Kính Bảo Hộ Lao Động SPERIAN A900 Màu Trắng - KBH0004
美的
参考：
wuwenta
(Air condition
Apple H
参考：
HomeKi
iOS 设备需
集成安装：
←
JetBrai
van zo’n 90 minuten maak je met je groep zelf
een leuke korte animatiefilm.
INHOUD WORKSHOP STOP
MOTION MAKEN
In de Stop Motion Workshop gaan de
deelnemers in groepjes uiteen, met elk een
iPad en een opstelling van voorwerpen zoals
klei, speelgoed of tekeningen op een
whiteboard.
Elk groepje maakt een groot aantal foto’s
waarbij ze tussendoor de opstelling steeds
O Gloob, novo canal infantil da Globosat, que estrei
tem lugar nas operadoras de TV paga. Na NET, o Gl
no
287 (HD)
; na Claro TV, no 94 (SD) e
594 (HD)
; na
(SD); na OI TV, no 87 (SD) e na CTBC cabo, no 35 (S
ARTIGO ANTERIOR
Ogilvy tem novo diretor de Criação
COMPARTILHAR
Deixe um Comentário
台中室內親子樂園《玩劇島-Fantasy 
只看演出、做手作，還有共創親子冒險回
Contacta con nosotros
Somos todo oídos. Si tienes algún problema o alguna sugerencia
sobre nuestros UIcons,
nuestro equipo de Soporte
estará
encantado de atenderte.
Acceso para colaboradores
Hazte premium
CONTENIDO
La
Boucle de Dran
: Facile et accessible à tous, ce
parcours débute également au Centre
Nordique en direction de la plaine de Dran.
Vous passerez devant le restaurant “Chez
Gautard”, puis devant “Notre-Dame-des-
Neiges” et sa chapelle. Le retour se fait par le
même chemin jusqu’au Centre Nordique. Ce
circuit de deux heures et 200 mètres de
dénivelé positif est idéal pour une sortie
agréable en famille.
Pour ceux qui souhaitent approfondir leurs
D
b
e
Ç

#### ACTIVITY
Copy out each line of the entries where the word "Centre" is found.

#### RESPONSE TO THIS EXERCISE
parcours débute également au Centre
même chemin jusqu’au Centre Nordique. Ce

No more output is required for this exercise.